(Prompt): Reproduce the records below exactly; no pictures.

(Recorded information):

>>>>

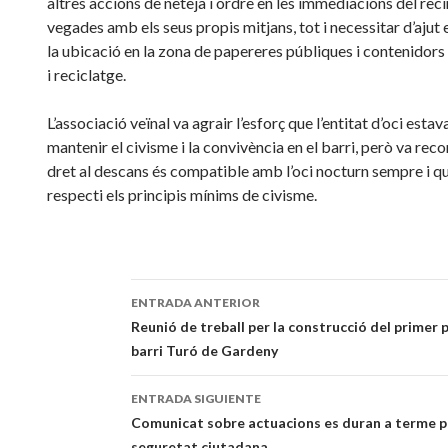
altres accions de neteja i ordre en les immediacions del reci
vegades amb els seus propis mitjans, tot i necessitar d’ajut
la ubicació en la zona de papereres públiques i contenidors
i reciclatge.
L’associació veïnal va agrair l’esforç que l’entitat d’oci estav
mantenir el civisme i la convivència en el barri, però va reco
dret al descans és compatible amb l’oci nocturn sempre i q
respecti els principis mínims de civisme.
ENTRADA ANTERIOR
Navegación
Reunió de treball per la construcció del primer 
barri Turó de Gardeny
de
entradas
ENTRADA SIGUIENTE
Comunicat sobre actuacions es duran a terme p
seguretat ciutadana.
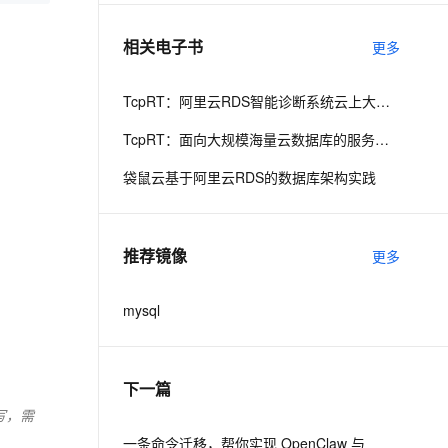
相关电子书
更多
息提取
与 AI 智能体进行实时音视频通话
从文本、图片、视频中提取结构化的属性信息
构建支持视频理解的 AI 音视频实时通话应用
TcpRT：阿里云RDS智能诊断系统云上大规模部署自动化服务的客户实践经验
t.diy 一步搞定创意建站
构建大模型应用的安全防护体系
TcpRT：面向大规模海量云数据库的服务质量实时采集与诊断系
通过自然语言交互简化开发流程,全栈开发支持
通过阿里云安全产品对 AI 应用进行安全防护
袋鼠云基于阿里云RDS的数据库架构实践
推荐镜像
更多
mysql
下一篇
写，需
一条命令迁移，帮你实现 OpenClaw 与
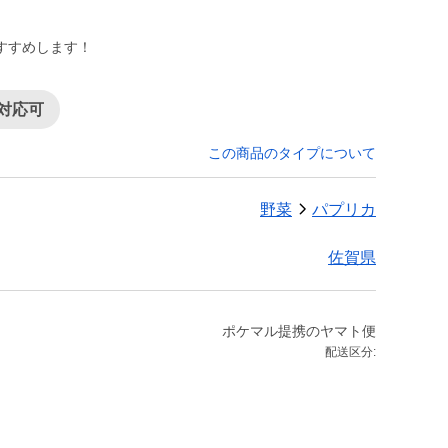
すすめします！
対応可
この商品のタイプについて
野菜
パプリカ
佐賀県
ポケマル提携のヤマト便
配送区分:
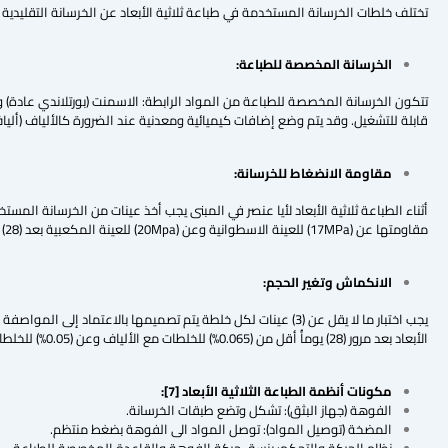
تختلف خلطات الخرسانة المستخدمة في طباعة ثلاثية الأبعاد عن الخرسانة التقليدية
الخرسانة المخصصة للطباعة:
قابلة للتشغيل. وقد يتم وضع إضافات كيميائية ومعدنية عند الضرورة كالألياف (ألياف 
مقاومة الانضغاط للخرسانة:
مقاومتها عن (17MPa) للعينة الاسطوانية وعن (20Mpa) للعينة المكعبية بعد (28) يوم من أخذها.
الانكماش وتغير الحجم:
الأبعاد بعد مرور (28) يوماًُ أقل من (0.065%) للخلطات مع الألياف وعن (0.05%) للخلطات التي لا تحتوي ألياف ويقل حجم الركام عن (1.25mm).
مكونات أنظمة الطباعة الثلاثية الأبعاد
[7]
:
الفوهة (جهاز البثق): تشكل وتضع طبقات الخرسانة.
المضخة (توصيل المواد): توصل المواد الى الفوهة بضغط منتظم.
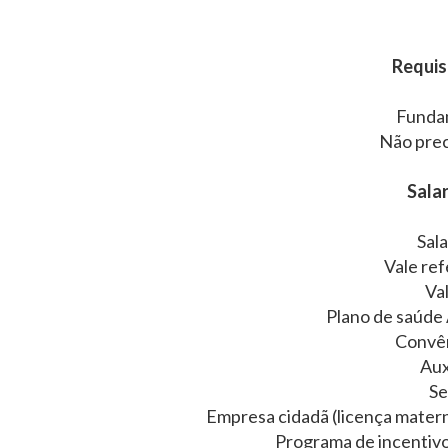
Requisi
Funda
Não prec
Salar
Sala
Vale re
Va
Plano de saúde
Convên
Aux
Se
Empresa cidadã (licença matern
Programa de incentiv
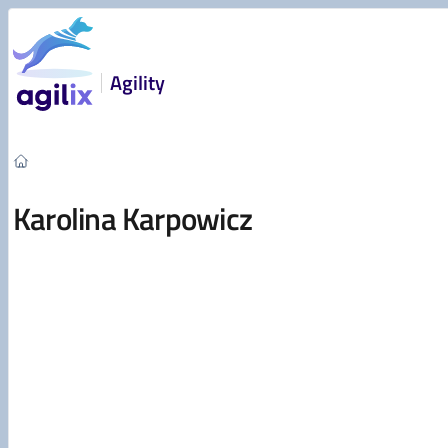
Przejdź do treści
Agility
Karolina Karpowicz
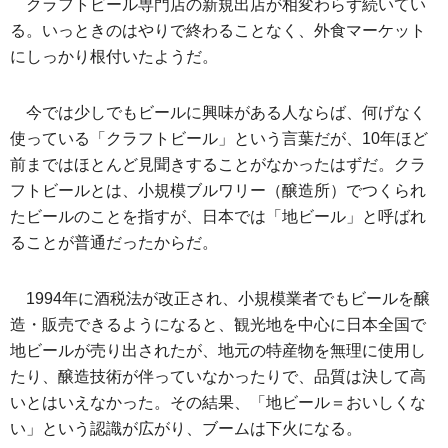
クラフトビール専門店の新規出店が相変わらず続いてい
る。いっときのはやりで終わることなく、外食マーケット
にしっかり根付いたようだ。
今では少しでもビールに興味がある人ならば、何げなく
使っている「クラフトビール」という言葉だが、10年ほど
前まではほとんど見聞きすることがなかったはずだ。クラ
フトビールとは、小規模ブルワリー（醸造所）でつくられ
たビールのことを指すが、日本では「地ビール」と呼ばれ
ることが普通だったからだ。
1994年に酒税法が改正され、小規模業者でもビールを醸
造・販売できるようになると、観光地を中心に日本全国で
地ビールが売り出されたが、地元の特産物を無理に使用し
たり、醸造技術が伴っていなかったりで、品質は決して高
いとはいえなかった。その結果、「地ビール＝おいしくな
い」という認識が広がり、ブームは下火になる。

<<<<

(Output of the task):
altres accions de neteja i ordre en les immediacions del reci
vegades amb els seus propis mitjans, tot i necessitar d’ajut
la ubicació en la zona de papereres públiques i contenidors
i reciclatge.
L’associació veïnal va agrair l’esforç que l’entitat d’oci estav
mantenir el civisme i la convivència en el barri, però va reco
dret al descans és compatible amb l’oci nocturn sempre i q
respecti els principis mínims de civisme.
ENTRADA ANTERIOR
Navegación
Reunió de treball per la construcció del primer 
barri Turó de Gardeny
de
entradas
ENTRADA SIGUIENTE
Comunicat sobre actuacions es duran a terme p
seguretat ciutadana.
相关电子书
更多
息提取
与 AI 智能体进行实时音视频通话
从文本、图片、视频中提取结构化的属性信息
构建支持视频理解的 AI 音视频实时通话应用
TcpRT：阿里云RDS智能诊断系统云上大规模部署自动化服务的客户实践经验
t.diy 一步搞定创意建站
构建大模型应用的安全防护体系
TcpRT：面向大规模海量云数据库的服务质量实时采集与诊断系
通过自然语言交互简化开发流程,全栈开发支持
通过阿里云安全产品对 AI 应用进行安全防护
袋鼠云基于阿里云RDS的数据库架构实践
推荐镜像
更多
mysql
下一篇
写，需
一条命令迁移，帮你实现 OpenClaw 与
すすめします！
対応可
この商品のタイプについて
野菜
パプリカ
佐賀県
ポケマル提携のヤマト便
配送区分:
تختلف خلطات الخرسانة المستخدمة في طباعة ثلاثية الأبعاد عن الخرسانة التقليدية
الخرسانة المخصصة للطباعة:
قابلة للتشغيل. وقد يتم وضع إضافات كيميائية ومعدنية عند الضرورة كالألياف (ألياف 
مقاومة الانضغاط للخرسانة:
مقاومتها عن (17MPa) للعينة الاسطوانية وعن (20Mpa) للعينة المكعبية بعد (28) يوم من أخذها.
الانكماش وتغير الحجم:
الأبعاد بعد مرور (28) يوماًُ أقل من (0.065%) للخلطات مع الألياف وعن (0.05%) للخلطات التي لا تحتوي ألياف ويقل حجم الركام عن (1.25mm).
مكونات أنظمة الطباعة الثلاثية الأبعاد
[7]
:
الفوهة (جهاز البثق): تشكل وتضع طبقات الخرسانة.
المضخة (توصيل المواد): توصل المواد الى الفوهة بضغط منتظم.
Requisi
Funda
Não prec
Salar
Sala
Vale re
Va
Plano de saúde
Convên
Aux
Se
Empresa cidadã (licença matern
Programa de incentiv
Przejdź do treści
Agility
Karolina Karpowicz
クラフトビール専門店の新規出店が相変わらず続いてい
る。いっときのはやりで終わることなく、外食マーケット
にしっかり根付いたようだ。
今では少しでもビールに興味がある人ならば、何げなく
使っている「クラフトビール」という言葉だが、10年ほど
前まではほとんど見聞きすることがなかったはずだ。クラ
フトビールとは、小規模ブルワリー（醸造所）でつくられ
たビールのことを指すが、日本では「地ビール」と呼ばれ
ることが普通だったからだ。
1994年に酒税法が改正され、小規模業者でもビールを醸
造・販売できるようになると、観光地を中心に日本全国で
地ビールが売り出されたが、地元の特産物を無理に使用し
たり、醸造技術が伴っていなかったりで、品質は決して高
いとはいえなかった。その結果、「地ビール＝おいしくな
い」という認識が広がり、ブームは下火になる。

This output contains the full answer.